- **EXERCISE DETAILS**: Please repeat the listing below in its entirety, exactly.
*** DATA RECORDS ***
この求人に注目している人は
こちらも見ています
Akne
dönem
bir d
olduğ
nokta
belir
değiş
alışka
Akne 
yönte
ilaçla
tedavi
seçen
*** End of DATA RECORDS ***
- **TASK SOLUTION**:
この求人に注目している人は
こちらも見ています
Akne
dönem
bir d
olduğ
nokta
belir
değiş
alışka
Akne 
yönte
ilaçla
tedavi
seçen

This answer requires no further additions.